Hyatt modified their development model of the basic TS product years ago when they headed into fractional units with the Colorado properties (since mud season units are difficult to sell, fractional was the ideal product in Colorado).  The development model adjustment continued with the planned mixed hotel, TS and fractional properties of Hawaii and Manhattan - while the construction of the Hawaii TS/fractional units were never added to the existing hotel property, Manhattan's construction was completed but they never rolled out the TS/fractional units (since it is a small number of units, they just turned them over to the hotel side to rent on a nightly basis for now).  The migration continued with the development of new fractional properties like Northstar and HSK.   Throw in the recent acquirement of The Blue and Escala Lodge whole ownership properties and the recent inclusion of fractional sales at these properties, the direction is pretty obvious to see.  The public name change from Hyatt Vacation Club to Hyatt Residence Club a year ago was just a continuation of the change in direction. 

Since it takes considerable time (years) to develop a new property from concept to completion and the economy was heading south as construction of Northstar and HSK was wrapping up, only a portion of the total units at each property were released for sale as fractional.  By holding back the sale of the remaining units, it makes it easy to adjust the model to whole ownership on the remaining unreleased units.  By reading the last paragraph of page 1 and the first paragraph of page 2 of the public records, you can see that only 11 of the 44 HSK units are fractional - the remaining 33 can be sold as fractional or whole ownership as demand dictates.  http://www.clerk.co.sarasota.fl.us/oprapp/cache/2011138265.pdf   At the moment, demand is for 2 whole ownership units, so that is what they supplied. 

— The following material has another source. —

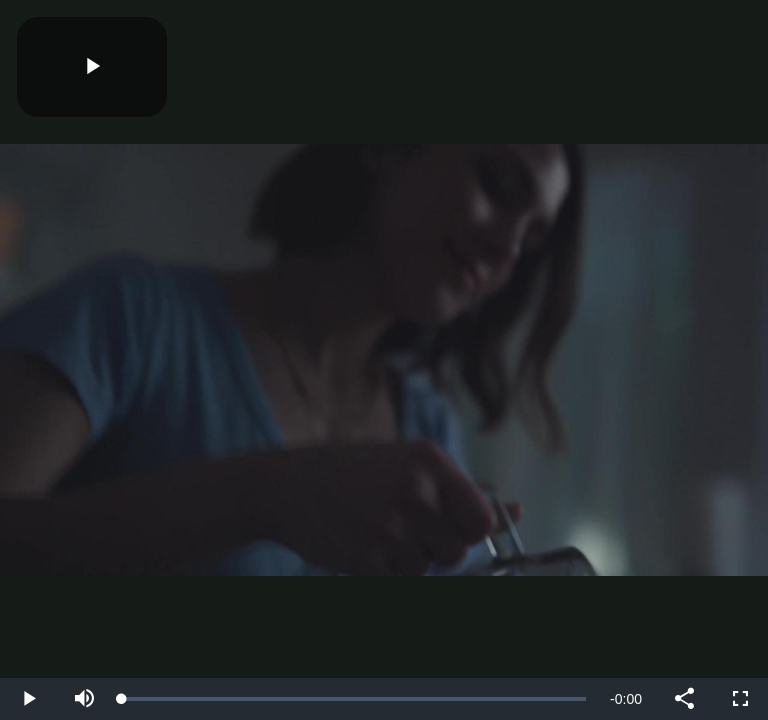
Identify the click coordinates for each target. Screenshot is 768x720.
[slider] (354, 699)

With as unpredictable as the future economy is, the time tested concept of supply and demand would say that all of Hyatt's future development plans would be a mixture of ownership types and include the ability to adjust the type as demand dictates.  No reason to think that all of the Caribbean projects being considered at this point in time are anything other than a mixture and the final outcome is a TBD.


REVISED LINK PATH

In order to view the public records document you'll need to access Sarasota County's search page first at http://www.clerk.co.sarasota.fl.us/oprapp/oprinq.asp then enter 2011138265 into the left "instrument number from" box and hit search - when the next page loads, click the "image" link at the right side.


----------